Every line in the data below from the one containing "Startseite (586, 932)" down to the one containing "Peer-to-peer Consulting (905, 53)", both included, must be retyped exactly; no other line is to appear.

* Given data *
════════
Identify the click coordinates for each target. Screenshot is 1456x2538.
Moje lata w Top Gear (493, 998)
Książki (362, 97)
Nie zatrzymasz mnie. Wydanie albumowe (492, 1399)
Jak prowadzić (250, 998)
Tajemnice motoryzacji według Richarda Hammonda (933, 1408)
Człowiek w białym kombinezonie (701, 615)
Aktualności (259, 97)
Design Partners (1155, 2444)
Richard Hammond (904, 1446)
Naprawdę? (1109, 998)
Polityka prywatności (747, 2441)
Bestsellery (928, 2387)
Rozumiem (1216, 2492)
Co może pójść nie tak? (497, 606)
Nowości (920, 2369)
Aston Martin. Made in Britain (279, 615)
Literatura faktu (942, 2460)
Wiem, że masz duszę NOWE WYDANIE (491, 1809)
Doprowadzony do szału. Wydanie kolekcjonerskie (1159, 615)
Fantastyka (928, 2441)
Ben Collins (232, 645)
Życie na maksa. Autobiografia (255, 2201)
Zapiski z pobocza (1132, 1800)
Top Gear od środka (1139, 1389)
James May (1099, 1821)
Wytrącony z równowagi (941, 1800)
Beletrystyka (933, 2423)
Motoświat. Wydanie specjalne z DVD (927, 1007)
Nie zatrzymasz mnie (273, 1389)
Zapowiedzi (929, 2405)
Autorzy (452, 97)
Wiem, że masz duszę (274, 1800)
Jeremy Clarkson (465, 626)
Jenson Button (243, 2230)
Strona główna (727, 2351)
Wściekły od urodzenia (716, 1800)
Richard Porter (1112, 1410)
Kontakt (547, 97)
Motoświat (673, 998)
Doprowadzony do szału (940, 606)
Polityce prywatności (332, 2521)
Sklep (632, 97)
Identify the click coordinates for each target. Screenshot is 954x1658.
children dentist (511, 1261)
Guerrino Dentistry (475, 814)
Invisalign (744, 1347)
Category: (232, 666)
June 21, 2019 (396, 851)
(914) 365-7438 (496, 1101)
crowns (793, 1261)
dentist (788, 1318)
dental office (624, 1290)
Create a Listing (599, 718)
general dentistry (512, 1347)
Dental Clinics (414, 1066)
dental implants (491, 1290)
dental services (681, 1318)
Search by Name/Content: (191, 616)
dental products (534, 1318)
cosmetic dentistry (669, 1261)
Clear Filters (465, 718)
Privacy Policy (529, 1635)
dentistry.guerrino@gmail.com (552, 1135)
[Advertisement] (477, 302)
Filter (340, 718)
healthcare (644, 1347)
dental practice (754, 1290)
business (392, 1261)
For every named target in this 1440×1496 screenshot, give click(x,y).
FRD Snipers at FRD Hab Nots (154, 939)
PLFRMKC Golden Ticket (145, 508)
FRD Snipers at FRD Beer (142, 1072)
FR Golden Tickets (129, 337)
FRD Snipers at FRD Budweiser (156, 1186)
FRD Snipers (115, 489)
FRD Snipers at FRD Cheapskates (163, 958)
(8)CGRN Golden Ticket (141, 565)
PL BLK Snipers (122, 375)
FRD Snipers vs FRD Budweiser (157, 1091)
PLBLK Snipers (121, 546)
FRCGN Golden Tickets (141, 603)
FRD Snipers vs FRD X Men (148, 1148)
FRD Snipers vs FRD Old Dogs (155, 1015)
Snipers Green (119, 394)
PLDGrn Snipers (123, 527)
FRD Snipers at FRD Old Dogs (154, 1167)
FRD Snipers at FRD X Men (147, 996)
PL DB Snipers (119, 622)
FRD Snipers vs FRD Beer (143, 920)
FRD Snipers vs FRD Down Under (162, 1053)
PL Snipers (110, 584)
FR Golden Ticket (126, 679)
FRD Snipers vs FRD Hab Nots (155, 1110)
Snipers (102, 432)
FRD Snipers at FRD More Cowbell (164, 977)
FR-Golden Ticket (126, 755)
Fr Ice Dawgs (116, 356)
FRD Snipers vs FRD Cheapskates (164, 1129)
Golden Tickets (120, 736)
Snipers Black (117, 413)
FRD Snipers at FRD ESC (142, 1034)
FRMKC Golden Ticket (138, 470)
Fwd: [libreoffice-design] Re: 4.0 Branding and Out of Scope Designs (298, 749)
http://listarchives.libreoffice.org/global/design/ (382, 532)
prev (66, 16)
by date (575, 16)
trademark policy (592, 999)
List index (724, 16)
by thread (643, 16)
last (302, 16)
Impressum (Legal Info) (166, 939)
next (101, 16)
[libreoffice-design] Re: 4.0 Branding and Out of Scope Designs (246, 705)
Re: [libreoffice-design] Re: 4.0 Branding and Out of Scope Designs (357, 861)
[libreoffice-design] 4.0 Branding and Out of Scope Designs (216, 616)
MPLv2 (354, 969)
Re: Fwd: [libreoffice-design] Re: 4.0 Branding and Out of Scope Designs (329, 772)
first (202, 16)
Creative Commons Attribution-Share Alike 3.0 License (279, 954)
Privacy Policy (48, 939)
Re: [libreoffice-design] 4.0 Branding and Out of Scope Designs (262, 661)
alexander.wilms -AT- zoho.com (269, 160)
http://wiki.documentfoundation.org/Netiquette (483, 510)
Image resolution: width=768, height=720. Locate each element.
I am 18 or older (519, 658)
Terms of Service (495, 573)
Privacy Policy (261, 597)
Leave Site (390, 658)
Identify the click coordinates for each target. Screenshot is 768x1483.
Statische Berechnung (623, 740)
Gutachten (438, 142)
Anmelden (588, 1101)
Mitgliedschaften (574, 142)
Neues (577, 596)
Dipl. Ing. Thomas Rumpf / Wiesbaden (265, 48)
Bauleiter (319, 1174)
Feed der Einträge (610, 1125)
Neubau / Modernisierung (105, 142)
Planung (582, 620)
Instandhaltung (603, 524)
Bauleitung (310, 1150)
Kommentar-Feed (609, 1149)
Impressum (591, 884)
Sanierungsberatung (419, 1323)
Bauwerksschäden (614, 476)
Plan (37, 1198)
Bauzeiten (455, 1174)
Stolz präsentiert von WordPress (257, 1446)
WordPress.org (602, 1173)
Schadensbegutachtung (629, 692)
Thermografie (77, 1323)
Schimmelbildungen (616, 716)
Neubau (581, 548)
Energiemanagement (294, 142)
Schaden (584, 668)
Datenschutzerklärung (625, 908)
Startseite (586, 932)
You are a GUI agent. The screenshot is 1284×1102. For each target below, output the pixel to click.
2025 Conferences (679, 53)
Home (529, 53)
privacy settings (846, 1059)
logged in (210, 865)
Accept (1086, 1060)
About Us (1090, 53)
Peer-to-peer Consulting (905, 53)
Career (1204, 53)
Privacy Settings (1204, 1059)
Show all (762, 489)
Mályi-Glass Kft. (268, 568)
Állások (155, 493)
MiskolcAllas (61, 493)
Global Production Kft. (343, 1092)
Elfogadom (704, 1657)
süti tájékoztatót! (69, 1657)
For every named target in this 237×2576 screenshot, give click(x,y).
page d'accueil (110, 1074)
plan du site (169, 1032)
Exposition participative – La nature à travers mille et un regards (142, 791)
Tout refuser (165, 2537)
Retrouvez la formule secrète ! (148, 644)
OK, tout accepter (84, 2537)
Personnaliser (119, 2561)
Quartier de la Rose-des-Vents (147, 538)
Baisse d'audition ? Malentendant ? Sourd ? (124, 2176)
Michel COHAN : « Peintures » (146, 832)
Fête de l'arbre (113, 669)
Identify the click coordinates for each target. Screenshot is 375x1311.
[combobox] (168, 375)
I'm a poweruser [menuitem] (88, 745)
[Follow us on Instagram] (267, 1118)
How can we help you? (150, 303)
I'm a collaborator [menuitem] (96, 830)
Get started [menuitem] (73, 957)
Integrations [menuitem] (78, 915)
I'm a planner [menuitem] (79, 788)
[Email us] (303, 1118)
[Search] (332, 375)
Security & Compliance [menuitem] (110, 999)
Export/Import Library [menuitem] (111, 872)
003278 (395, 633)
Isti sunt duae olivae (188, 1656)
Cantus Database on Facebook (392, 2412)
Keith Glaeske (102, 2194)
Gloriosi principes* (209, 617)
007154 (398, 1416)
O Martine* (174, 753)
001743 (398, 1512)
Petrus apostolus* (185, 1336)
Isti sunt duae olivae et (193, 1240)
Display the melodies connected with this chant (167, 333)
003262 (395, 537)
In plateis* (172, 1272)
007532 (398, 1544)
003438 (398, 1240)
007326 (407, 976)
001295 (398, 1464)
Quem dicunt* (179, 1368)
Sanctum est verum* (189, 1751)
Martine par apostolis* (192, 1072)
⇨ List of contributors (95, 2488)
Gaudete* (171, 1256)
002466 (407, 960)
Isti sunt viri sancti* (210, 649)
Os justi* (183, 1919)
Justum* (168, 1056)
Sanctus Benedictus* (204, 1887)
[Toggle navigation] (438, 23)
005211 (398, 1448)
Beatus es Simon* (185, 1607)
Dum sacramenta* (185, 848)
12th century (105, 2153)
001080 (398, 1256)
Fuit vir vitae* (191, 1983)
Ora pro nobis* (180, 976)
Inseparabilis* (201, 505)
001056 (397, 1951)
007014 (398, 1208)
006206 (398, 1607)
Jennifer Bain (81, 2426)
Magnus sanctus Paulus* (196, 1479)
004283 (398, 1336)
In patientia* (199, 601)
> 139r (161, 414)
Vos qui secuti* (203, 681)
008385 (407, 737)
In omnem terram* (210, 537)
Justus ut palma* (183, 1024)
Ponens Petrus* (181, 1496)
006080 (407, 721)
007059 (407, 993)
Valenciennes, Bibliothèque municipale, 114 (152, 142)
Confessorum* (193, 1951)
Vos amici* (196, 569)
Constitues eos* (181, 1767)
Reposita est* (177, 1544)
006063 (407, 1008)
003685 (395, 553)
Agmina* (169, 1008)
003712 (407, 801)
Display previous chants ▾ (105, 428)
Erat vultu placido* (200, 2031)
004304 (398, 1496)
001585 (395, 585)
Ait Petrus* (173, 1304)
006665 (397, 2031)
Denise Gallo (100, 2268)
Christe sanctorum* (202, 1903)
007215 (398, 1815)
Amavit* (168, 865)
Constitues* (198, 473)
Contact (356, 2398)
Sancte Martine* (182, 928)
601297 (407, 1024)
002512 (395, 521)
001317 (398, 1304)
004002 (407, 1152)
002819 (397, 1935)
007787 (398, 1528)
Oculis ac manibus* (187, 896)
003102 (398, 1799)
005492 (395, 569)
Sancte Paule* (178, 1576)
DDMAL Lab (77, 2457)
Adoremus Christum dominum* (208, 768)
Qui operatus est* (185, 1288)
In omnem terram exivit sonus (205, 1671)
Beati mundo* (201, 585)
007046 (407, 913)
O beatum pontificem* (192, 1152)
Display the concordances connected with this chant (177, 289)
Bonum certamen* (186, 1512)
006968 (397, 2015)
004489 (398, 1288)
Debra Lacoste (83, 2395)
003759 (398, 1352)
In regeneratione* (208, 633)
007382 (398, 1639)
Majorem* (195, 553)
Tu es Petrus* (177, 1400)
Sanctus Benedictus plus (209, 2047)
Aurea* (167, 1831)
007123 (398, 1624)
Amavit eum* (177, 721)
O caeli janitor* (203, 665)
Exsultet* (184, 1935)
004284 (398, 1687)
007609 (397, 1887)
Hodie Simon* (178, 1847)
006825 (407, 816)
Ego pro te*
════════
* Answer area *
Startseite (586, 932)
You are a GUI agent. The screenshot is 1284×1102. For each target below, output the pixel to click.
2025 Conferences (679, 53)
Home (529, 53)
privacy settings (846, 1059)
logged in (210, 865)
Accept (1086, 1060)
About Us (1090, 53)
Peer-to-peer Consulting (905, 53)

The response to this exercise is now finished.